What you have to do
In which lines of the data does the string "Vinyl" appear? Copy every one.

(Stored data entries)
========================

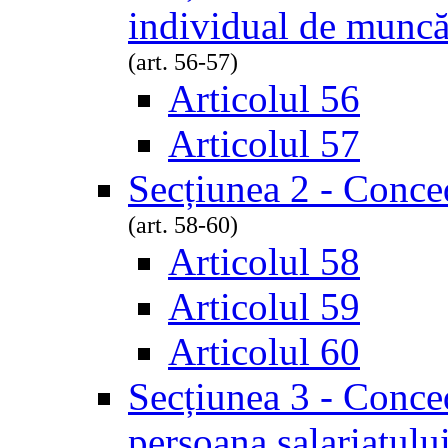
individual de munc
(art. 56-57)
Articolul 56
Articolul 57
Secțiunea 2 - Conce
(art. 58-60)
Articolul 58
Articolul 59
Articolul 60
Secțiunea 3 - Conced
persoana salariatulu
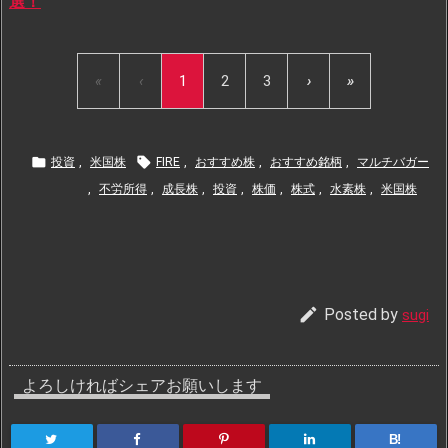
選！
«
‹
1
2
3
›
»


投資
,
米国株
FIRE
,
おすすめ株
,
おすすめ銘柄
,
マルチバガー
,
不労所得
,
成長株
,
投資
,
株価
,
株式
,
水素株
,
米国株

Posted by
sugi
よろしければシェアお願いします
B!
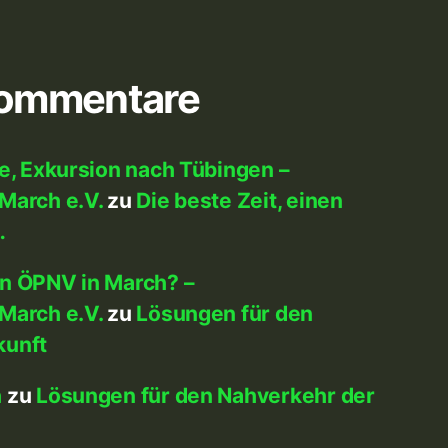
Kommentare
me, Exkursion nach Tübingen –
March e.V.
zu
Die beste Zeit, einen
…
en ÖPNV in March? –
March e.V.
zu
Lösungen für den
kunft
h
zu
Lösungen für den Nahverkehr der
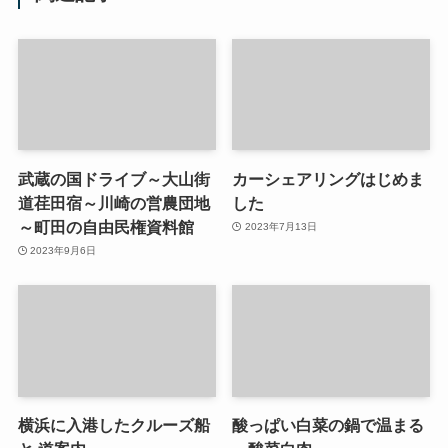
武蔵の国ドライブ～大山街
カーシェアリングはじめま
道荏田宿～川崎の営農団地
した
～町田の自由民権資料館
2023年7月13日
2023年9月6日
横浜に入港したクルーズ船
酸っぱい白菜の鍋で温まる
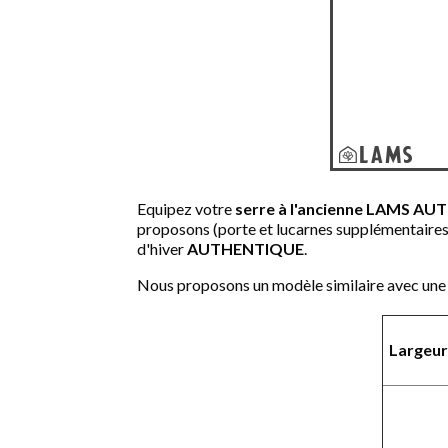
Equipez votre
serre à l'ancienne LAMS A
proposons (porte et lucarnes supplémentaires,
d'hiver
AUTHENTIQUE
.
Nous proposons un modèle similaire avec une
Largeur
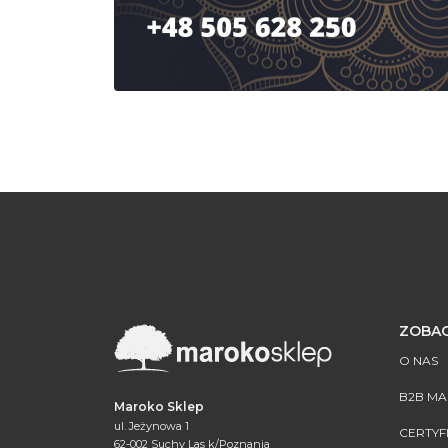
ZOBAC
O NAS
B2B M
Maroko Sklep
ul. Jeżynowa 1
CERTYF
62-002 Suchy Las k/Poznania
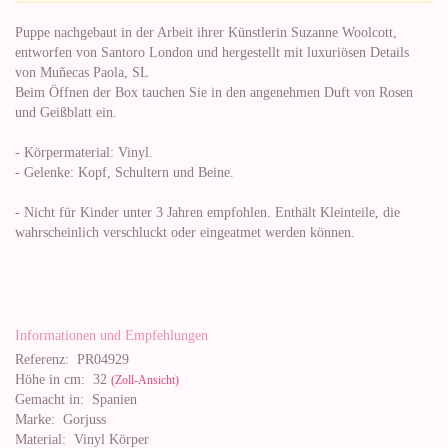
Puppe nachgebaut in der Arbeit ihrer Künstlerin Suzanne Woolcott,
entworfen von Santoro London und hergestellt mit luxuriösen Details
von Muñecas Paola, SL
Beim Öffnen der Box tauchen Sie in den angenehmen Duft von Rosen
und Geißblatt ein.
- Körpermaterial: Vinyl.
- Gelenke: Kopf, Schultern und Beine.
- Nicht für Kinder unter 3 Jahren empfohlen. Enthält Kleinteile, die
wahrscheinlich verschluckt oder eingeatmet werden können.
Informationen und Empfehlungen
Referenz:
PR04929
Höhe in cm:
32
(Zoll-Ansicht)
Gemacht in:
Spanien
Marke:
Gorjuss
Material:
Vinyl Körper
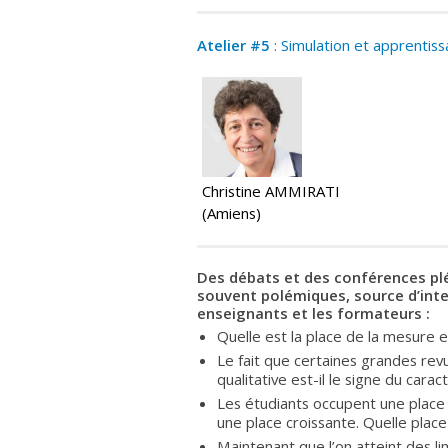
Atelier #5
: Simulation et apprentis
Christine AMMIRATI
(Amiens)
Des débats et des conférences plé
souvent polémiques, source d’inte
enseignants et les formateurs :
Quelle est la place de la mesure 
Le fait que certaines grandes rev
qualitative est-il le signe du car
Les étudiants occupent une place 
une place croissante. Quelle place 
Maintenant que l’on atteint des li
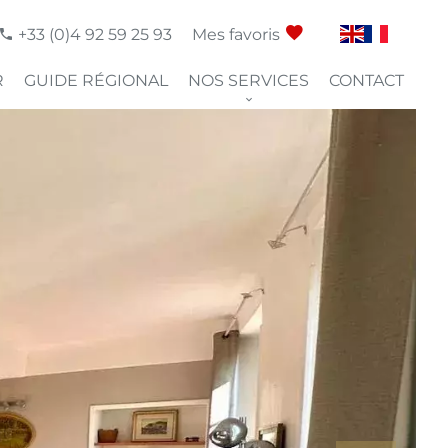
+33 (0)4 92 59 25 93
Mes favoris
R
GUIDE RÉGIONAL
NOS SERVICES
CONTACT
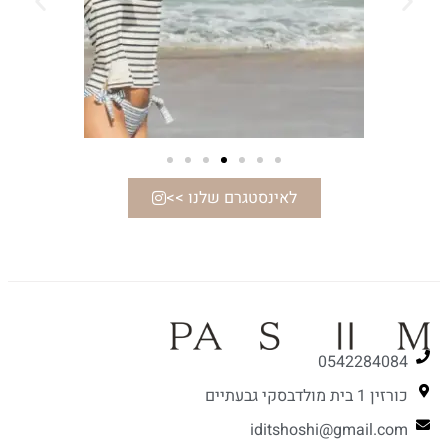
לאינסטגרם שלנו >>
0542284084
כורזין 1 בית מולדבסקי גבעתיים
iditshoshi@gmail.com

========================

Result of this exercise
- Körpermaterial: Vinyl.
Vinyl Körper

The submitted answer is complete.